"Mujh Se Pehli Si Mohabbat Mere Mehboob Na Maang" (translated as "My love, don’t ask me for the love I once gave you") is an Urdu nazm by Faiz Ahmad Faiz. The song is popular through its rendition by singer Noor Jehan and has been notably performed by many others. According to Faiz, the nazm also marks his transition from romantic work of his earlier years to mature works of his later years.

History 
The poem appeared in his first collection of poetry Naqsh-e-Fariyadi, published in 1943. Faiz belonged to the Progressive Writers’ Movement and "Mujhe Se Pehli Si Mohabbat Mere Mehboob Na Maang" marks his transition from ‘traditional Urdu poetry, to poetry with purpose’.

Themes 
The poet entreats his beloved not to ask of him the love that he once had for her because he has witnessed oppression, violence and death. He tells her that while she still enchants him, he can no longer love her with the same intensity as he cannot turn his gaze away from the brutal realities of society built on inequality and injustice.
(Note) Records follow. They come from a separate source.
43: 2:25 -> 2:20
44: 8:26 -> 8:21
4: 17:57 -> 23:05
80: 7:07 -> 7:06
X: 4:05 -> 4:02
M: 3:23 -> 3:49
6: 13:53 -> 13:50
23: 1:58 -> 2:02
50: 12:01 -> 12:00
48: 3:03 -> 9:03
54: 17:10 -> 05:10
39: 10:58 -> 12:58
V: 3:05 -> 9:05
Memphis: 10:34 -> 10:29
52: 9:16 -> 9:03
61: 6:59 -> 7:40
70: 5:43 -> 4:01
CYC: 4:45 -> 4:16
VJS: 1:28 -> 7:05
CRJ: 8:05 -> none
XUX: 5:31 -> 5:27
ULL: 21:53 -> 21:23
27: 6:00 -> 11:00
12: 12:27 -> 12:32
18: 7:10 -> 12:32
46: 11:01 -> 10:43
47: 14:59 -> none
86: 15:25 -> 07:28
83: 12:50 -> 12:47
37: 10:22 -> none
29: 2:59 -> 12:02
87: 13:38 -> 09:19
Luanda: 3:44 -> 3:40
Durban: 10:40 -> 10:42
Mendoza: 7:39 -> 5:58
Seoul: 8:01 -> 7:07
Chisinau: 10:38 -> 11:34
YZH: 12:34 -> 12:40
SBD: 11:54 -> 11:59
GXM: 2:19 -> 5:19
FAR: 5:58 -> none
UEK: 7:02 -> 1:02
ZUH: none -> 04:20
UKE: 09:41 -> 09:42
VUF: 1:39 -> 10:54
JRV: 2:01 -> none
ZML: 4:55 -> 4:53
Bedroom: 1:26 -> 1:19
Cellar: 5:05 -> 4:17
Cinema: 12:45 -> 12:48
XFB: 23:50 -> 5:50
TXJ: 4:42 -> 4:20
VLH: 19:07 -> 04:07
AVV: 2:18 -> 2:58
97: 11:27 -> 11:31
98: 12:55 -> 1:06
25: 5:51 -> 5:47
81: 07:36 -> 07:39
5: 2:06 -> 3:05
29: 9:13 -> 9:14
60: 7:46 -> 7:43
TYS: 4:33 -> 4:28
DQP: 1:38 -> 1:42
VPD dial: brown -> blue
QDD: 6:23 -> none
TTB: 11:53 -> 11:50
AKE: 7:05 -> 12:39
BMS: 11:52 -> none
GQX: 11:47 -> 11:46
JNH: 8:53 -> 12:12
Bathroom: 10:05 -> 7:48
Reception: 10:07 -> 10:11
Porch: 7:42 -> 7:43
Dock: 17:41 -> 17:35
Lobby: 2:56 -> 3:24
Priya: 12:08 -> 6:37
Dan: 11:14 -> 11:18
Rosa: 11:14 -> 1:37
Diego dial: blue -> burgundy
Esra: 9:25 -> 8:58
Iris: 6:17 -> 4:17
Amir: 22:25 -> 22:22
The poem contrasts and maintains a tension between the disembodied love of beauty and the ugly reality of social disparity and oppression. However, it has been noted that the poetic subject remains a reluctant revolutionary who merely views the scenes of social oppression, immobilized by his beloved’s gaze. The poem signals Faiz’s evolution from romantic poetry towards poems that deal with social concerns and has been compared to W. B. Yeats’ poem "Sailing to Byzantium". Faiz himself described it as 'the boundary' between his early romantic work and the mature works of his later years.

In popular culture 
The nazm was originally set to music and sung by Noor Jehan at the request of Faiz himself at a gathering held to celebrate his release from prison. It was also set to music for the film Qaidi in 1962. Noor Jehan’s rendition of the poem became famous and Faiz is said to have remarked that the poem no longer belonged to him but to Noor Jehan. The poem was parodied by Khalid Akhtar in his novel Bees Sau Gyarah (1950). A line from the poem, "Teri aankhon ke siva duniya mein rakha kya hai", was used by Majrooh Sultanpuri as the opening verse of a song in the Hindi film Chirag (1969). Sahir Ludhianvi’s song "Tum mujhe bhool bhi jaao to yeh haq hai tumko" (1959 Bollywood film Didi) is noted for its similarity of theme with this poem. The song featured in Episode 03 of Season 10 of Coke Studio Pakistan and was sung by Humaira Channa and Nabeel Shaukat Ali as a tribute Noor Jehan. Zohra Sehgal’s reading of it for the 2012 documentary Zohra Sehgal: An Interview by M. K. Raina went viral on the internet. The 2016 Hindi film Ae Dil Hai Mushkil featured an extract from the nazm.